Dear Mr. Lerer, I am writing to express my gravest concern about your hiring as a consultant of Christopher Poole or "Moot," the owner of the website 4chan.org, a website knowingly and deliberately engaged in incitement and coordination of DDOS attacks on other web sites.
I have openly called on the public to contact you to bring to your awareness the serious ethical breeches involved in your relationship with 4chan.org:
http://3dblogger.typepad.com/wired_state/2010/12/how-companies-can-prevent-more-ddos-attacks-call-ariana-huffington-and-ken-lerer.html
http://3dblogger.typepad.com/wired_state/2010/12/major-media-white-washing-4chan-anonglobalpr-agitprop.html
As you surely know, 4chan.org, far from being any sort of merely benign "image exchange" is a website that incites, abets, and coordinates DDOS attacks on web sites disliked by the site's users, who remain unaccountable and anonymous. 4chan has been at the center of the coordination of DDOS attacks on Paypal, Mastercard, Amazon, Visa -- even gawker.com, which criticized 4chan for its thuggish methods, and then itself became a victim. This has been amply reported by the media and any cursory review of the site will confirm this.
As a frequent critic of this gang on my own blog, I've been targeted myself and lost both the use of my website at times and have had my online business in Second Life savaged by these miscreants, costing me real monetary losses. The only difference between me and thousands of other people harassed by these thugs (and told that if they are quiet they won't be attacked again) is that I speak out.

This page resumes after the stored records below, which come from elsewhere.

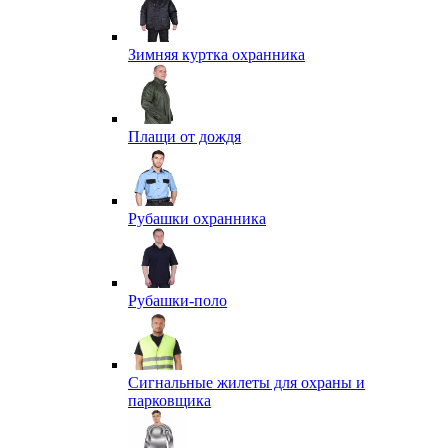
Зимняя куртка охранника
Плащи от дождя
Рубашки охранника
Рубашки-поло
Сигнальные жилеты для охраны и
парковщика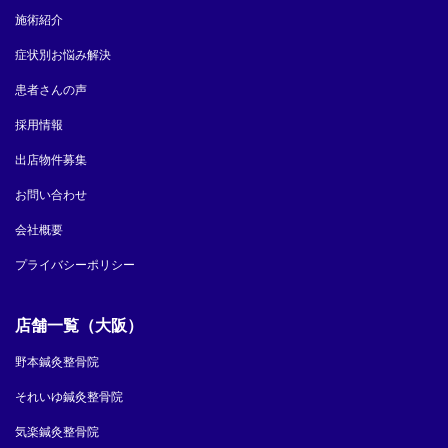
施術紹介
症状別お悩み解決
患者さんの声
採用情報
出店物件募集
お問い合わせ
会社概要
プライバシーポリシー
店舗一覧（大阪）
野本鍼灸整骨院
それいゆ鍼灸整骨院
気楽鍼灸整骨院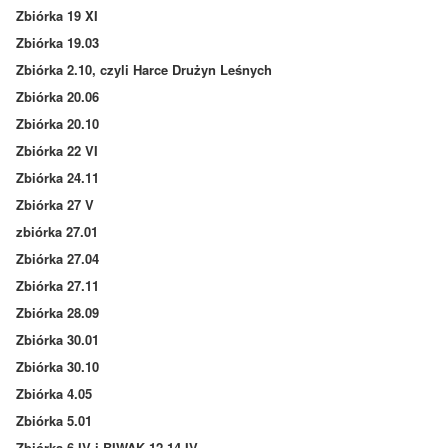
Zbiórka 19 XI
Zbiórka 19.03
Zbiórka 2.10, czyli Harce Drużyn Leśnych
Zbiórka 20.06
Zbiórka 20.10
Zbiórka 22 VI
Zbiórka 24.11
Zbiórka 27 V
zbiórka 27.01
Zbiórka 27.04
Zbiórka 27.11
Zbiórka 28.09
Zbiórka 30.01
Zbiórka 30.10
Zbiórka 4.05
Zbiórka 5.01
Zbiórka 6 IV i BIWAK 12-14 IV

I believe it is a grave mistake to have hired this man merely because he represents somebody in touch with "the cutting edge" of Internet culture. Whatever the benefits of the "cool" and "street cred" you think you gain from this relationship, the down side of being associated with criminality offsets it. This cutting edge harms and bleeds -- it costs your peers in the media and business industry their website use when Poole's comrades DDOS their sites.
You need to take ownership of this fact yourself and decide to disassociate from it by severing your business ties with anyone who continues to incite and aid the use of the DDOS or any other type of hacking as a weapon.
It does absolutely no good for Moot or you to claim that Moot has no responsibility for these attacks, or that he doesn't know about them, or that he has banned those caught involved in them after the fact, or even that he "works with authorities" after the attacks. We all know full well that with the "Anonymous" status and the post-deed ban, little is done to really stake out an ethical position against the DDOS as a method. That's what needs to be done. Moot knows full well that his server records will indeed illustrate that his site is in fact inciting and abetting these attacks and it is a matter of record over and over again for years. He -- and you -- must take responsibility for these attacks.
If he refuses to make a credible public *condemnation* of these abusive and destructive methods of hacking and/or disabling others' sites, and refuses to terminate the accounts of those who use his site for this purpose, then you should sever your ties with him. Public denial is not sufficient; to set an ethical tone for all coders, he and you should be condemning the attacks and pledging to cease from aiding and abetting them through 4chan.
Excuses like "they'll only go on IRC" or "we can't stop them, they're anonymous" or "the DDOS isn't really so bad" are completely morally unacceptable: you need to stake out a responsible ethical position as a company that claims to have the public good in mind in your business.